If the religious center, if we can call it that, continues to be hollowed out, the broad middle in American religion is also in decline. Recent data reveal that fewer and fewer Americans pray, attend services, identify with a religion or say that religion is important in their lives.

About a quarter of Americans are Roman Catholic. They are as polarized as Protestants and are likelier to say they seldom or never attend services. The U.S. Conference of Catholic Bishops is always eager to speak out against abortion but has struggled to address Catholic attachment to Trumpism or strongly call on the Catholic faithful to embody and support the full range of Catholic social teaching on migration, climate, economics and peace.
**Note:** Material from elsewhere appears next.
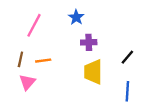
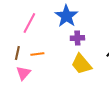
blue star: (76, 17) -> (66, 16), size x1.6
yellow trapezoid: (93, 72) -> (81, 64), turned -40

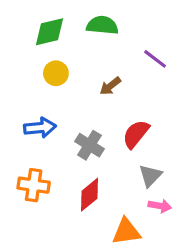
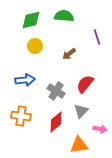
purple line: (155, 59) -> (97, 37), turned 35
gray triangle: (150, 176) -> (81, 111), moved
As the calendar turns to 2022, all these trends will only accelerate. The Supreme Court’s decision in a Mississippi abortion case is expected in June, just five months before the midterm elections. This will energize supporters and opponents of abortion rights and dramatically increase abortion’s salience as an election issue.

Religious conservatives will support Republican candidates regardless of how shamelessly they promote Trump’s lies and delusions. If history is any guide, Democrats will lose their grip on Congress next November and the party will debate where and how unpopular or extreme social-issue positions torpedoed its razor-thin House and Senate majorities.

A year from now, we will be in largely the same place in how we analyze religion and politics: a Republican Party awash in Christian nationalism and an increasingly nonreligious (anti-religious?) Democratic Party stunned at its ability to lose and lose badly.

We used to assume that religion was a fixed, core identity and that political preferences flowed from bedrock religious commitments. But scholars increasingly find that the causal arrow runs the other way: In a country with polarized choices and decreasing religious salience, politics is a foundational social identity and Americans bring their religious identities and beliefs in line with what their party preaches.

(Jacob Lupfer is a writer and political strategist based in Jacksonville, Florida. The views expressed in this commentary do not necessarily reflect those of Religion News Service.)